When you get into investigating what turns up under the umbrella of
psycho-acoustic, everything we record has psycho-acoustic stuff in it.
No matter what we record it with.
Years ago I took a course in marine phytoplankton ecology. Thinking it
might be about ecology. Taught by a oceanographer, I was treated to the
development of a very ugly differential equation, nothing else was
taught for a entire quarter. The biologist (me) kept thinking there is
no way you can ever get accurate numbers to even test the equation.
Oceanography is a field that developed out of engineering or physics
rather than biology. They do what they know, no matter how
inappropriate. There is a big segment of sound that's the same, comes
from physics, engineering, with a smattering of psychology thrown in
(the part that worships statistics). They do what they know, even if it
seems pretty silly to others.
> Any birder can tell you that sometimes birds respond to calls
of closely-related species (I kept getting the wrong rockjumper
answering tapes in So Africa), and sometimes they don't respond to their
own calls (sick? moody? hiding?). I'm not going to hold my breath
waiting for Cornell to prove that ATRAC recordings don't function as
well as 48/256 uncompressed laser-etched titanium crystal recordings.
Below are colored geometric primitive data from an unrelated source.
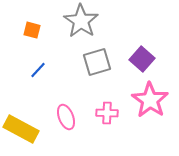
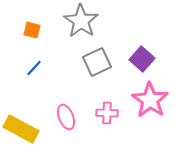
gray square: rotated 8 degrees counterclockwise
blue line: moved 4 px left, 2 px up
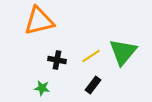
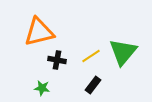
orange triangle: moved 11 px down
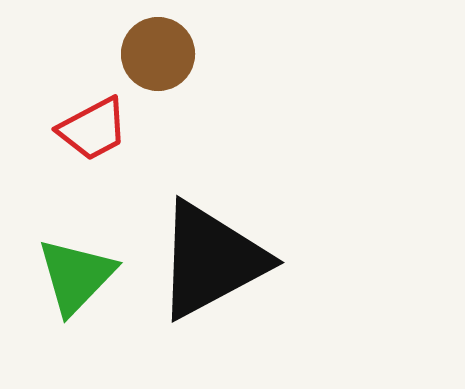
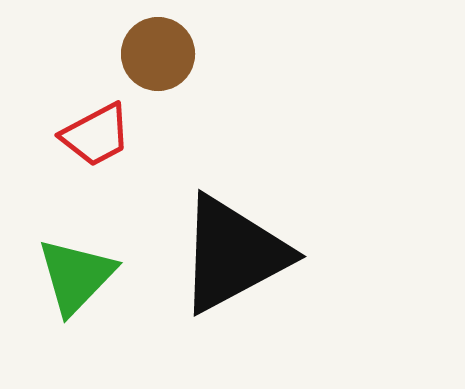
red trapezoid: moved 3 px right, 6 px down
black triangle: moved 22 px right, 6 px up
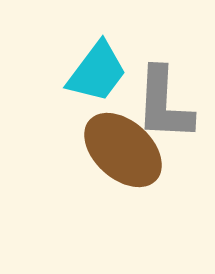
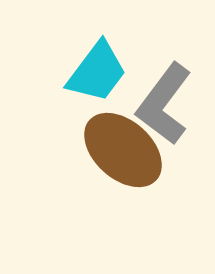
gray L-shape: rotated 34 degrees clockwise
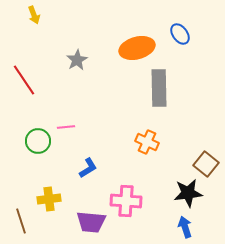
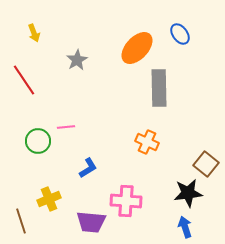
yellow arrow: moved 18 px down
orange ellipse: rotated 32 degrees counterclockwise
yellow cross: rotated 15 degrees counterclockwise
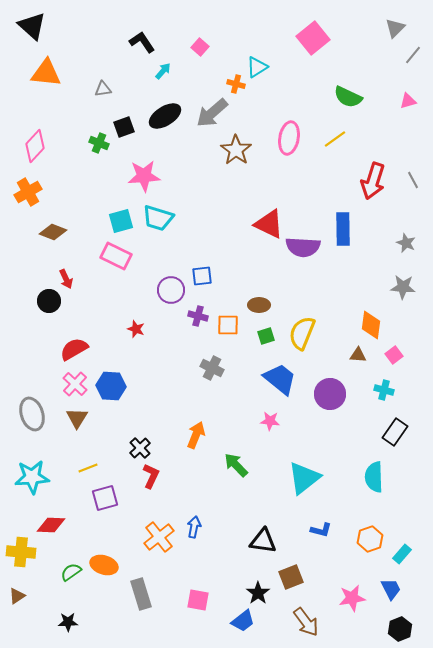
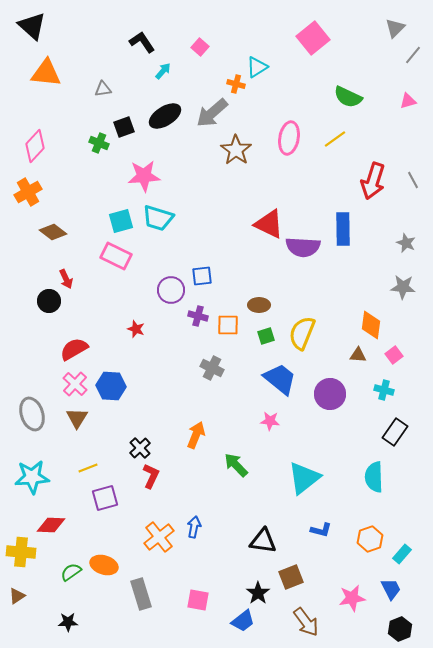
brown diamond at (53, 232): rotated 16 degrees clockwise
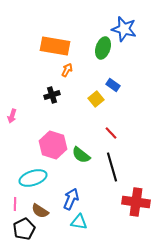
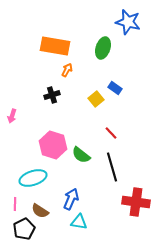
blue star: moved 4 px right, 7 px up
blue rectangle: moved 2 px right, 3 px down
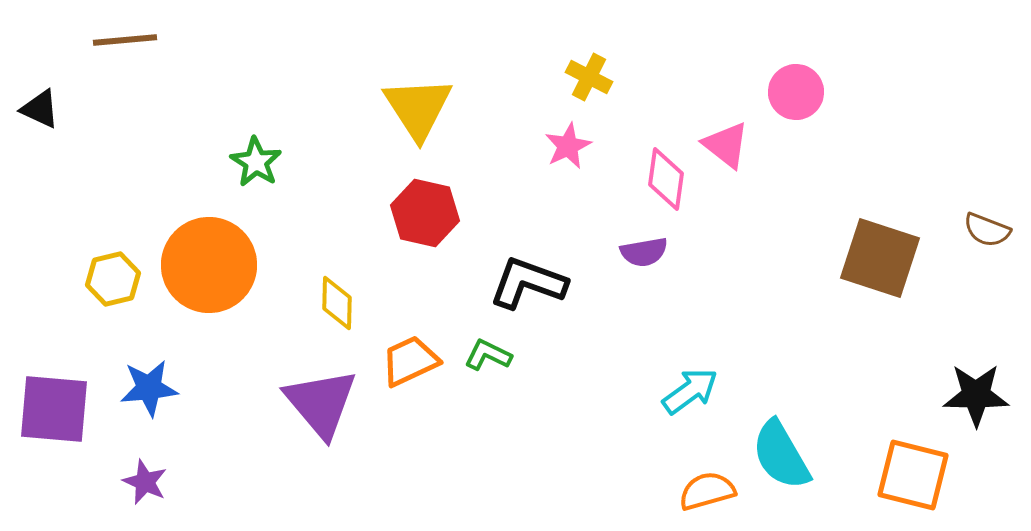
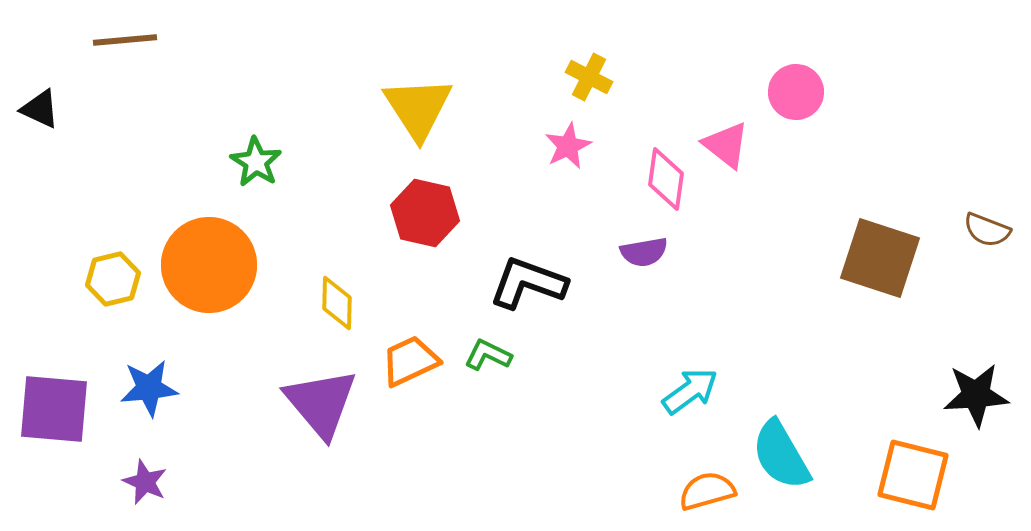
black star: rotated 4 degrees counterclockwise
In my area of frogs, the fact that they will respond to the awful
imitations I and other herps folks use is proof enough that one cannot
use the argument that they are looking for some tiny characteristic of
the call. Many will also respond to passing cars, or even airplanes.
Biology is not cut and dried math.
> Tech is fun, but really, sometimes ......
Sometimes the rest of us can get some real amusement out of tech's foibles.